Maasai Mara 24 November 2023

Dr. Alfred Mutua, the Tourism and Wildlife Cabinet Secretary of Kenya, has announced plans to ease the process of registration of conservancies with umbrella conservancy associations and Kenya Wildlife Service (KWS) to make it easier for communities to get support from development partners.

“Privately run wildlife conservancy is a model that has worked well for Kenya and the government will support all initiatives critical in the running of established conservancies,” said the CS.

Wildlife conservation and community involvement in the venture has today marked a milestone with the Mara Wildlife Conservancy Association celebrating 10 years since its inception. The association brings together 24 conservancies in the Mara and it’s a corner-stone in bridging the gap and creating greater collaboration between communities and conservation groups.

The CS spoke of the paradise that is Maasai Mara and called for concerted efforts to preserve this heritage. “In the beginning, God created the heavens and the earth…He then created Kenya: the majestic mountains and hills the meandering rivers, the glorious lakes, the vast plains of Tsavo, Samburu, Turkana.  And then He created the Maasai Mara and with that, He looked at His work and saw that it was not just good, but excellent and He knew He had done well. And then He realized something was missing. Ah, He then created the Maasai and knew His work was done. He had created paradise,” the CS told a cheering audience.

The CS acknowledged that conservation is facing immense challenges due to diminishing space for conservation as a result of increasing human population pressure and human activities. He said new strategies that will ensure a balance between human populations, development and the spatial needs of wildlife, which is our heritage and pride, must be crafted.

“We pride in wildlife conservation because Kenya is re-known as a wildlife safari country. To partly address the expansion of space for conservation, working with local communities through the conservancy model of conservation is paramount. I therefore, wish to commend the local community here for being steadfast in supporting conservation by providing their land for conservation,” the CS said.

Dr. Mutua said while the government encourages communities to co-exist with wildlife, it is aware of challenges posed to human life and property by wildlife.
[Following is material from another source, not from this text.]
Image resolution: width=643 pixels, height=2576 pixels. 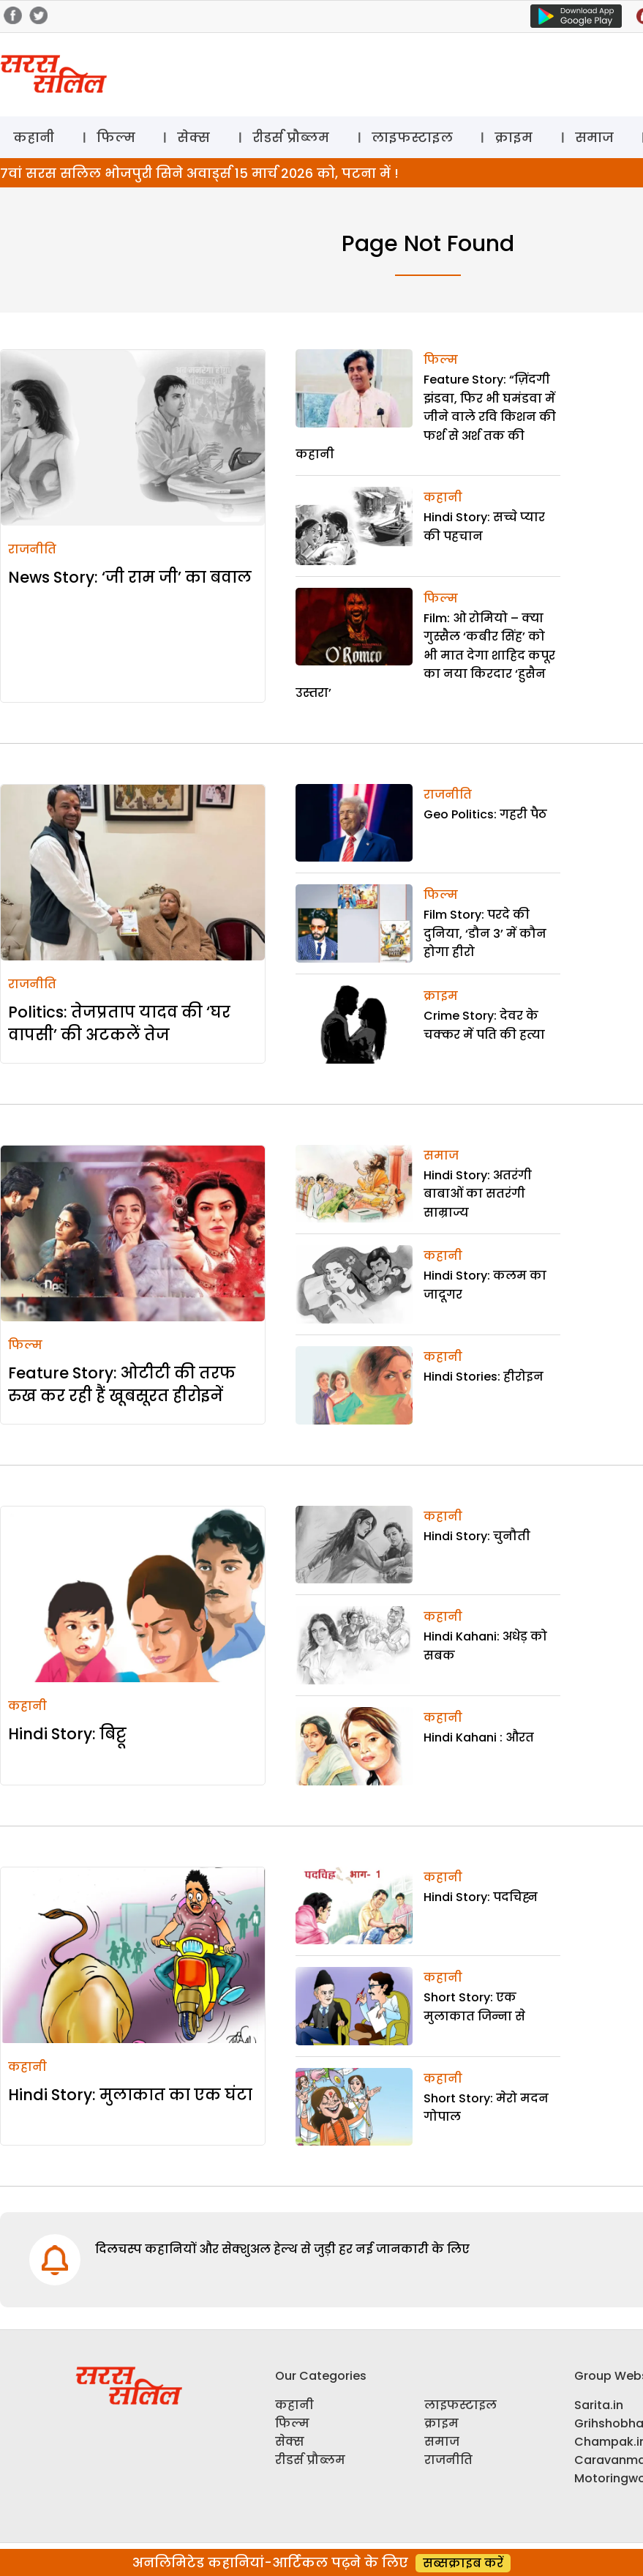 What do you see at coordinates (32, 549) in the screenshot?
I see `राजनीति` at bounding box center [32, 549].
He said Human-Wildlife conflict is the biggest challenge facing conservation at the moment and in July this year, payments of more than 908 million as compensation for victims was commenced.

“The Ministry has also received Kes 1.1 billion this financial year and an additional Kes 800m to run the compensation scheme through a scheme administrator,” said the CS who announced that the compensation scheme administrator has already been recruited and processing of compensation claims will begin in earnest.
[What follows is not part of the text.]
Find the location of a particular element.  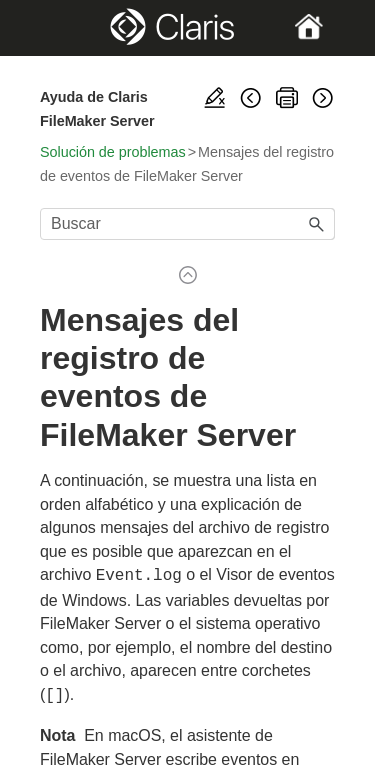

[button] is located at coordinates (317, 224).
“In a nutshell the Ministry targets to clear all the pending compensation claims by 2026. We also want to make it clear that compensation is only a way of consoling victims and our prerogative should remain as the control of the human-wildlife conflicts from happening,” Mutua said.
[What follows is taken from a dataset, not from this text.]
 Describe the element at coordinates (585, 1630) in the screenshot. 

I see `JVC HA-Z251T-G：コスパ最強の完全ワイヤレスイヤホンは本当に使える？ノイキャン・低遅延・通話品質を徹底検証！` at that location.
Some of the measures the Ministry is undertaking to stop negative human-wildlife interaction include putting up fences around conservation areas while strengthening KWS to enhance its responsiveness.

The CS said his Ministry will continue supporting local community conservancies in Kenya by providing water and road infrastructure. “We hope to expand that scope to ensure that we provide more support going forward. This year, we have set aside close to Kshs 500m towards this initiative as part of our administration’s commitment and testament of the commitment of the Government of Kenya to involve and put local communities at the center of conservation of our valued wildlife and biodiversity,” he said.

The CS said his Ministry will fortify efforts to mainstream the equitable sharing of natural resources by involving local communities and opening up more areas for conservation.

“I want you to take note that wildlife is a fundamental component of the tourism sector because about 70% of total tourist earnings are directly or indirectly wildlife driven,” he said.

Mutua reflected on the remarkable journey of the association since its inception. He highlighted the strides made in wildlife conservation, emphasizing the crucial role played by the community in safeguarding the rich biodiversity of the Maasai Mara. He applauded the association for its tireless efforts in empowering the local community. He spoke passionately about the positive impact on livelihoods and the sustainable development brought about by the conservancies.

The CS accompanied by Principal Secretary State Department of Wildlife, Silvia Museiya, underscored the importance of responsible travel. He stressed the need to maintain high standards in the hospitality industry while preserving the delicate balance of nature. The Minister urged a commitment to sustainable practices, ensuring that the allure of Kenya’s wildlife continued to enchant visitors for generations to come. During the event, pioneers of the association were recognized and awarded while a magazine celebrating a decade of transforming community conservation in the Maasai Mara was also launched.

The 10th Anniversary of the Masai Mara Wildlife Conservancies was also graced by the presence of United States ambassador to Kenya, Meg Whitman, who said the Maasai mara was a gem that must be protected collectively by the entire world.

“You haven’t lived until you have experienced the great migration in the Maasai mara. It’s a true wonder of the world,” said the envoy. Also present at the event was Narok Governor, Patrick Ole Ntutu, Norwegian Ambassador to Kenya, Gunnar Andreas Holm, Swedish Ambassador to Kenya, Caroline Vicini, among many other dignitaries from the Narok county government and the conservation sector.